▶ **Exercise prompt**:
As the output, give exactly the lines that run from the one with "subjects [themselves] to" through the end of the records below, and omit pictures.

▶ **Data records**:
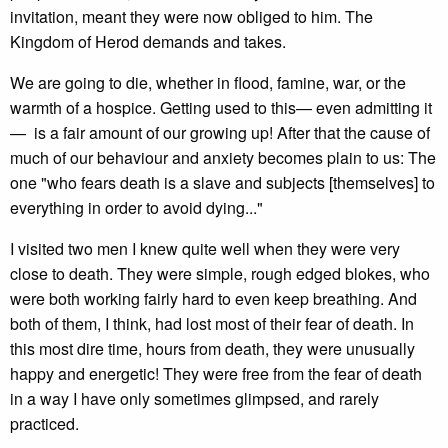
invitation, meant they were now obliged to him. The
Kingdom of Herod demands and takes.
We are going to die, whether in flood, famine, war, or the
warmth of a hospice. Getting used to this— even admitting it
— is a fair amount of our growing up! After that the cause of
much of our behaviour and anxiety becomes plain to us: The
one "who fears death is a slave and subjects [themselves] to
everything in order to avoid dying..."
I visited two men I knew quite well when they were very
close to death. They were simple, rough edged blokes, who
were both working fairly hard to even keep breathing. And
both of them, I think, had lost most of their fear of death. In
this most dire time, hours from death, they were unusually
happy and energetic! They were free from the fear of death
in a way I have only sometimes glimpsed, and rarely
practiced.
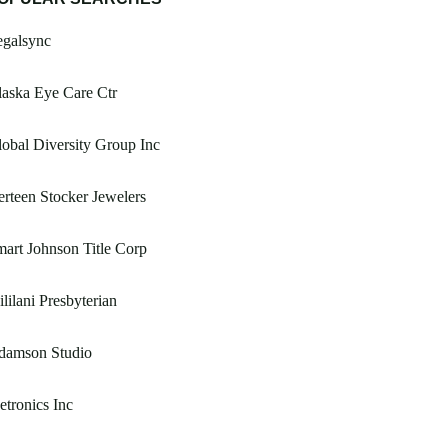
egalsync
aska Eye Care Ctr
obal Diversity Group Inc
rteen Stocker Jewelers
art Johnson Title Corp
lilani Presbyterian
damson Studio
tronics Inc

▶ **Answer space**:
one "who fears death is a slave and subjects [themselves] to
everything in order to avoid dying..."
I visited two men I knew quite well when they were very
close to death. They were simple, rough edged blokes, who
were both working fairly hard to even keep breathing. And
both of them, I think, had lost most of their fear of death. In
this most dire time, hours from death, they were unusually
happy and energetic! They were free from the fear of death
in a way I have only sometimes glimpsed, and rarely
practiced.
egalsync
aska Eye Care Ctr
obal Diversity Group Inc
rteen Stocker Jewelers
art Johnson Title Corp
lilani Presbyterian
damson Studio
tronics Inc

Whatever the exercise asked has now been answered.